Wedged between these events has been a life as musical as any Von Trapp picnic. It’s included numerous composition credits and cabaret performances in New York, London, Washington DC, Honolulu and of course, Dr Johnston’s hometown of Melbourne.
Perhaps Dr Johnston was always destined for a life in music; his father nourished him as a child with classical music while his mother catered for his ‘lite music’ needs, including the popular musicals of the day.
He began playing the piano and learning to sing, but when his voice broke at the age of 12 Dr Johnston decided he was perhaps better suited to the ivories.
He produced his first composition (‘A Waltz in E Minor’) at the age of 12 and later wrote the score for the feature film Girl On The Boulevard.
“Where the voice couldn’t go the piano still could, so I started to write tunes,” Dr Johnston remembers of the time.
But the journey wasn’t straightforward. After some soul-searching following a split in his family (“a poor man’s version of Dynasty”), Dr Johnston decided to train as a lawyer.
“I didn’t have enough formal music training for what I wanted to do, so I decided I needed to do something else,” he said.
“But you can never really commit to that career,” Dr Johnston says of the law, “when you really want to be in the other one.”
And so Dr Johnston‘s passion for musical theatre thrived as he embarked on a legal career.
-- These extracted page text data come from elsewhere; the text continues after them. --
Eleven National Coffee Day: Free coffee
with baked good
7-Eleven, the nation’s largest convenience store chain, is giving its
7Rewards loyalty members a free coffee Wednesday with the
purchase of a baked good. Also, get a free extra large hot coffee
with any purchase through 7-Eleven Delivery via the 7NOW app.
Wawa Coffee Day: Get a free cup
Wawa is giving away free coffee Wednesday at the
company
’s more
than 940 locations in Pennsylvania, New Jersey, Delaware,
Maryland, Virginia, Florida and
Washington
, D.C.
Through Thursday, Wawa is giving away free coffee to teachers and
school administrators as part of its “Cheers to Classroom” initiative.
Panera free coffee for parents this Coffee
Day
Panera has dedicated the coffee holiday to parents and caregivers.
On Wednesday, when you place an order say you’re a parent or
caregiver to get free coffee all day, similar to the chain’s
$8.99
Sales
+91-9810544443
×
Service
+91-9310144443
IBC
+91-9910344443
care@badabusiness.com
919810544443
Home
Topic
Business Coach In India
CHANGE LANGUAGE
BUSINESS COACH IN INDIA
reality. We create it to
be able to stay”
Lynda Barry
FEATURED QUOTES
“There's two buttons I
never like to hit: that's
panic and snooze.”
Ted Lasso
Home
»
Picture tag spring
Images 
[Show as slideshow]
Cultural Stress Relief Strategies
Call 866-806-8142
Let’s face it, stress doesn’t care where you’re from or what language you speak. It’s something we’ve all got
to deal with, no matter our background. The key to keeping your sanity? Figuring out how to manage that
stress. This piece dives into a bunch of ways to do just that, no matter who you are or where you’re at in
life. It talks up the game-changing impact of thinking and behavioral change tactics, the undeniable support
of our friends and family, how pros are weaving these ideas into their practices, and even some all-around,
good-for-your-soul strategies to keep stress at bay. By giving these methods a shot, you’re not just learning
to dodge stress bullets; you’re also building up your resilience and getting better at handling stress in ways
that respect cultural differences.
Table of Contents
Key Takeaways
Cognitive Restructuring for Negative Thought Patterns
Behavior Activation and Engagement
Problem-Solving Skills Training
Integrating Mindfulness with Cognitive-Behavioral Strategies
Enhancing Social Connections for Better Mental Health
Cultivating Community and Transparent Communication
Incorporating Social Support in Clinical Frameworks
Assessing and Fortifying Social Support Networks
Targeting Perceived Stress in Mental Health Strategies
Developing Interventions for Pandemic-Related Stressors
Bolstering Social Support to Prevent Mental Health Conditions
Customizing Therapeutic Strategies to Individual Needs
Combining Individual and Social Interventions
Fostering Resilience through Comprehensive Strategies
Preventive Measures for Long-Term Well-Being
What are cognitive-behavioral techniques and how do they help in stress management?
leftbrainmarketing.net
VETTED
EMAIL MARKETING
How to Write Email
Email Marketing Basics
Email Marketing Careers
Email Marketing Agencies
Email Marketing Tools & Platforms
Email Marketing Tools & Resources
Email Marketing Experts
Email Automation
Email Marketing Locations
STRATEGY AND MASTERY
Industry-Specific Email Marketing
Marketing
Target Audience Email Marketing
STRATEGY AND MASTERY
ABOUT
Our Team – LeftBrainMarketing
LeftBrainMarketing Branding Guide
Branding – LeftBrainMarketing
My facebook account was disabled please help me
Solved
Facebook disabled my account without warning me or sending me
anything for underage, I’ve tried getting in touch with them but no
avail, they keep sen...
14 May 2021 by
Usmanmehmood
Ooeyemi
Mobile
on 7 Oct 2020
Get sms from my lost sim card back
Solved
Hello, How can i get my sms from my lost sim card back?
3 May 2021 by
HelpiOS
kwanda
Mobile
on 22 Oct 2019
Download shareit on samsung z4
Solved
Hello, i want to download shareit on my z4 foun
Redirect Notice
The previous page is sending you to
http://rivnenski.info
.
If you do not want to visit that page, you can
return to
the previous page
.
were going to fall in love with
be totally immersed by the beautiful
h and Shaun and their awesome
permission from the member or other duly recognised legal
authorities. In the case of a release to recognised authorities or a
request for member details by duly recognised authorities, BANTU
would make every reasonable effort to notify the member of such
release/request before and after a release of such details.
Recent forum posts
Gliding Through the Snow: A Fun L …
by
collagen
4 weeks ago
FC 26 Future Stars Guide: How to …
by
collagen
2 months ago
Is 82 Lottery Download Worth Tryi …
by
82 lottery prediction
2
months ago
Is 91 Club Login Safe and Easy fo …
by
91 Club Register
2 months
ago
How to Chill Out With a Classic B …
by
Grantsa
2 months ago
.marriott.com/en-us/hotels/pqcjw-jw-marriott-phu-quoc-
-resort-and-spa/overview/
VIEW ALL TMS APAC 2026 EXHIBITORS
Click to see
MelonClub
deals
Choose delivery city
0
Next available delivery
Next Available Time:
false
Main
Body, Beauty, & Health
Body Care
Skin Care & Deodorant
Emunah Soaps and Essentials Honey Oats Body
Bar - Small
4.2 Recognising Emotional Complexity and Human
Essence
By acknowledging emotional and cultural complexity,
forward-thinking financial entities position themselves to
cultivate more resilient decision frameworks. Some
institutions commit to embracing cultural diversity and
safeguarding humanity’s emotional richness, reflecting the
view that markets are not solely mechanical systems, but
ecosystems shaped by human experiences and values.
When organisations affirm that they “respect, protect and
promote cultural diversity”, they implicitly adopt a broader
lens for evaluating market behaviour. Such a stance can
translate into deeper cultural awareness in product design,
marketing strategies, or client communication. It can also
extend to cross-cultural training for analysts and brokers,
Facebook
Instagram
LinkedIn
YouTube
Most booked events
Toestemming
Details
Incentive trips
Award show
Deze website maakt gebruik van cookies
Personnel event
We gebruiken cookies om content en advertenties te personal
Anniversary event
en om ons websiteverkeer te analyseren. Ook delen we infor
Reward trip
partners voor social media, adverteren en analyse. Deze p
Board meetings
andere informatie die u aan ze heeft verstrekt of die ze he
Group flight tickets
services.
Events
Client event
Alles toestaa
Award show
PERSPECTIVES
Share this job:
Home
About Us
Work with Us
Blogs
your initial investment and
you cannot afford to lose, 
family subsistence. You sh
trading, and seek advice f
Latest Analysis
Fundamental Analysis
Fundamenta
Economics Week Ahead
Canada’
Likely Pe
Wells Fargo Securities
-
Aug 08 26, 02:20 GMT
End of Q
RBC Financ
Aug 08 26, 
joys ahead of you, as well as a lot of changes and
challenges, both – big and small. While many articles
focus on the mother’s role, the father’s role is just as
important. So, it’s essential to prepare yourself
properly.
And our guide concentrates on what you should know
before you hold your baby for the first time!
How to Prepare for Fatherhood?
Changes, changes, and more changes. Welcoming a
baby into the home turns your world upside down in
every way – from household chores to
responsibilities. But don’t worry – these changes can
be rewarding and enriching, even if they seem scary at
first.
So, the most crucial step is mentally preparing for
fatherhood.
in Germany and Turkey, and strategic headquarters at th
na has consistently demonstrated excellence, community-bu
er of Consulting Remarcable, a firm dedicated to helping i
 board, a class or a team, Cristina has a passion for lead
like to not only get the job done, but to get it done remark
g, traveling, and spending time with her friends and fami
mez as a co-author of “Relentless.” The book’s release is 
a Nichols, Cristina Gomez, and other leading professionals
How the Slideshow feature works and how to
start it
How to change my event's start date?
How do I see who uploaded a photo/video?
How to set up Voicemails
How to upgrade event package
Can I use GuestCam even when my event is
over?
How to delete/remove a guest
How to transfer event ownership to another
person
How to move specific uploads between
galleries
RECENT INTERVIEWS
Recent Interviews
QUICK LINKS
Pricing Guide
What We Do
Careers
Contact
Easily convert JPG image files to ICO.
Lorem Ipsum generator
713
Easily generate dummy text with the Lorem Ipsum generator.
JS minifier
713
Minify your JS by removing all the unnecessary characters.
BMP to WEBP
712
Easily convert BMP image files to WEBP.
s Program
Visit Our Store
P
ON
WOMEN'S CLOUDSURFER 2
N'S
He played piano at night, at times lectured in musical performance (and law) and later secured residencies in some of the world’s most iconic venues, including Hawaii’s Sheraton Surfrider Hotel.
“I guess the compulsion was too strong.”
In the late 1990s Dr Johnston decided to write his own musical, Moses – the Spirit of Freedom.
It was developed over a lengthy period including tryout performances both in Australia, England and the USA, and tells the story of the biblical character Moses from childhood to manhood.
It was this experience that crystallised Dr Johnston’s love of Australian musical theatre – and his desire to see it given due respect in teaching institutions.
“Musical theatre has been badly neglected,” he says.
“And that’s because it falls between ‘serious music’ and ‘serious theatre’, and it’s an extremely unfortunate thing.”
It’s a viewpoint which helps explain Dr Johnston’s desire to join the University of Melbourne and run the new Australian Centre for Music Theatre Research and Development, located within the Faculty of VCA & Melbourne Conservatorium of Music.
He hopes the Centre will become Australia’s leading music theatre research institution.
“Melbourne has long been recognised as the music theatre capital of Australia, and the Victorian College of the Arts as the principal training ground for the stars of music theatre,” he said.
“The new centre will be examining the ecology of the music theatre industry in Australia, and consolidating an archive of music theatre history in Australia as an abundant source of material for future development.
“There are many questions to be addressed; including the rich history of local works versus the impact of international productions, the legacy of Indigenous music theatre, and why a few Australian musicals – such as Keating! – worked so well, while many others didn’t.”